5.2.3 Estimation of medical demand

The medical demand arising from a residential building j, i.e., the average number of emergencies per day (\(d_3\)), can be estimated from the number and age of its inhabitants \(p_{gj}\). In Jánošíková et al. (2021), \(\texttt {rate}_g\), the number of emergency cases per 1000 people in age group g, is reported.

We translate this into the probability \(e_g\) of an individual person having a medical emergency on a given day as

$$\begin{aligned} e_g= \texttt {rate}_g\frac{1}{1000} \cdot \frac{1}{365} \end{aligned}$$

(16)

and summarize the data in Table 2. Consequently, we estimate the medical demand of a residential building j as

$$\begin{aligned} d_{j3} = \sum _{\mathcal {G}} p_{gj}e_g. \end{aligned}$$

(17)

Table 2 Values \(\texttt {rate}_g\) give the number of emergencies per 1000 people per year in age group g. Values \(e_g\) define the probability of a person of age group g having a medical emergency per day (Jánošíková et al. 2021)

5.3 Candidate locations for ECPs

We select public schools, sport facilities, and fire stations as candidate locations in our analysis. As the majority of public schools and fire stations are owned by the city or the federal government, they can be easily adapted to serve as ECPs. The same holds true for sport facilities, especially gyms, which are also well suited to host ECPs due to their size. Most gyms are attached to schools anyway. The City of Vienna provides the locations of all schools Stadt (Wien 2020b) and all sport facilities (Stadt Wien 2020c). From that data, we select all public schools and all gyms (sport facility type = 6) and compare them against the digital city map of Vienna (Baukörpermodell LOD0.4) (Stadt Wien 2021b). We observe that, often, several different types of schools and gyms are hosted in the same building. As possible ECP locations, we select all buildings that intersect with at least one school or gym. Additionally, we restrict our data to buildings having more than \(300\,\hbox {m}^{2}\) ground area. The fire stations had to be identified in a manual process from a publicly available source, see Stadt Wien (2022b).

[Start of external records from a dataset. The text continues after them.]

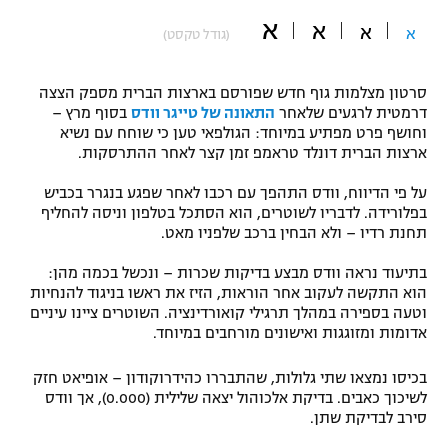
א
"מחצית בשכונה" – פודקאסט
א
א
א
(גודל טקסט)
אופניים
ספורט מוטורי
משתתפים וזוכים בפרסים
סרטון מצלמות גוף חדש שפורסם בארצות הברית מספק הצצה
דרמטית לרגעים שלאחר
התאונה של טייגר וודס
בסוף מרץ –
וחושף פרט מפתיע במיוחד: הגולפאי טען כי שוחח עם נשיא
כדורמים
תקנון משתתפים וזוכים בפרסים
ארצות הברית דונלד טראמפ זמן קצר לאחר ההתרסקות.
טניס
פוטבול אמריקאי NFL
על פי הדיווח, וודס התהפך עם רכבו לאחר שפגע בנגרר בכביש
תקנון עבור פעילות אלקטרה
בפלורידה. לדבריו לשוטרים, הוא הסתכל בטלפון וניסה להחליף
גיימינג E-Sports
בייסבול MLB
תחנת רדיו – ולא הבחין ברכב שלפניו מאט.
תקנון עבור פעילות ספורט 1 – "מרלן"
בתיעוד נראה וודס מבצע בדיקות שכרות – ונכשל בכמה מהן:
ספורט אתגרי ואקסטרים
הוא התקשה לעקוב אחר הוראות, הזיז את ראשו בניגוד להנחיות
תנאי שימוש
וטעה בספירה במהלך תרגילי קואורדינציה. השוטרים ציינו עיניים
אומנויות לחימה
אדומות ומזוגגות ואישונים מורחבים במיוחד.
מדיניות פרטיות
גיימינג E-Sports
בכיסו נמצאו שתי גלולות, שהתבררו כהידרוקודון – אופיאט חזק
לשיכוך כאבים. בדיקת אלכוהול יצאה שלילית (0.000), אך וודס
סירב לבדיקת שתן.
תקנון פעילות ספורט 1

The resulting instance, shown in Fig. 1, consists of 490 ECP candidate locations and 141,494 residential buildings. Likewise, we give an overview of the capacity limitations at the ECP candidates in Table 3.

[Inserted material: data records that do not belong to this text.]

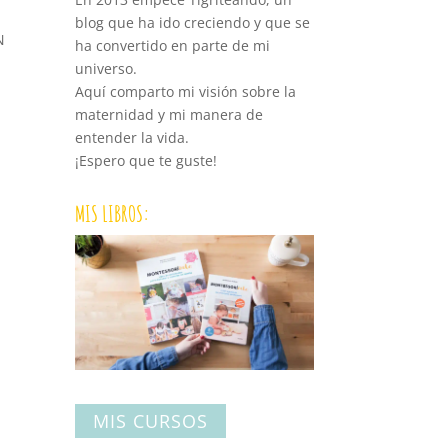
blog que ha ido creciendo y que se
N
ha convertido en parte de mi
universo.
Aquí comparto mi visión sobre la
maternidad y mi manera de
entender la vida.
¡Espero que te guste!
MIS LIBROS:
y
MIS CURSOS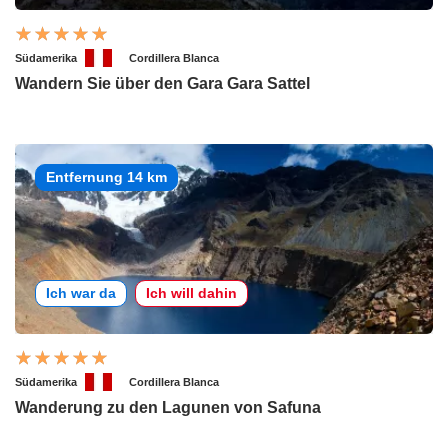
Südamerika
Cordillera Blanca
Wandern Sie über den Gara Gara Sattel
Entfernung 14 km
Ich war da
Ich will dahin
Südamerika
Cordillera Blanca
Wanderung zu den Lagunen von Safuna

Finally, we retrieve exact values for the walking distances \(w_{ij}\). We query these values from the Open Source Routing Machine (OSRM) (Luxen and Vetter 2011; Geofabrik GmbH 2022) using the routing profile for pedestrians (foot.lua).

Fig. 1

Overview of the LCAP instance generated for Vienna. ECP candidates are shown in red, residential buildings posing WatSan demand are indicated in blue, and all other residential buildings are shown in black

Table 3 Summary of the ECP capacity limitations per facility type

6 Solution method

One intuitive attempt to reduce the size of the considered LCAP instance may be to split the City of Vienna into its 23 districts. Preliminary analyses show that a remarkable number of the arcs (that are below the distance limit) cross district borders, i.e., candidate ECP \(i \in \mathcal {I}\) and residential building \(j \in \mathcal {J}\) are located in different (mostly neighboring) districts. We observer that 7.43%, 18.98%, and 37.66% of the arcs \(\mathcal {A}\) cross district borders for \(W=250\,\hbox {m}\), \(W=1000\,\hbox {m}\), and \(W=1750\,\hbox {m}\), respectively (see also Sect. 6.1).

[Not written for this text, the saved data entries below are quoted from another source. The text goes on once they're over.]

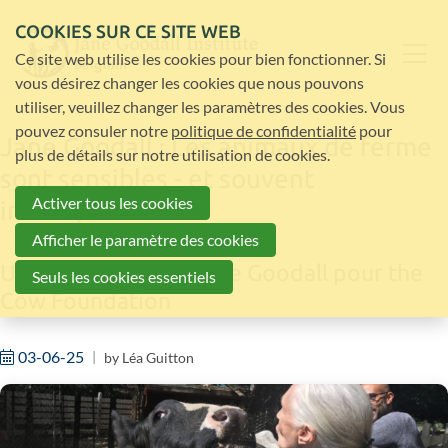
COOKIES SUR CE SITE WEB
Ce site web utilise les cookies pour bien fonctionner. Si
vous désirez changer les cookies que nous pouvons
utiliser, veuillez changer les paramètres des cookies. Vous
pouvez consuler notre
politique de confidentialité
pour
Jane Goodall : Les animaux de ferme
plus de détails sur notre utilisation de cookies.
sont sensibles - et souvent
Activer tous les cookies
intelligents
Afficher le paramètre des cookies
Un message du Dr Jane Goodall pour the
Seuls les cookies essentiels
Cow Foundation
03-06-25
by
Léa Guitton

Based on these findings, we strongly recommend to not split the LCAP instances among any administrative borders in order to ensure the significance of the derived solutions. Moreover, reducing the size of the instance by creating artificial demand points to represent building clusters is problematic. Forming meaningful clusters of demand points created would introduce a problem on its own. The location of these artificially created demand points does significantly affect the walking distances calculated by the routing engine, thereby undermining the validity of any subsequent analysis.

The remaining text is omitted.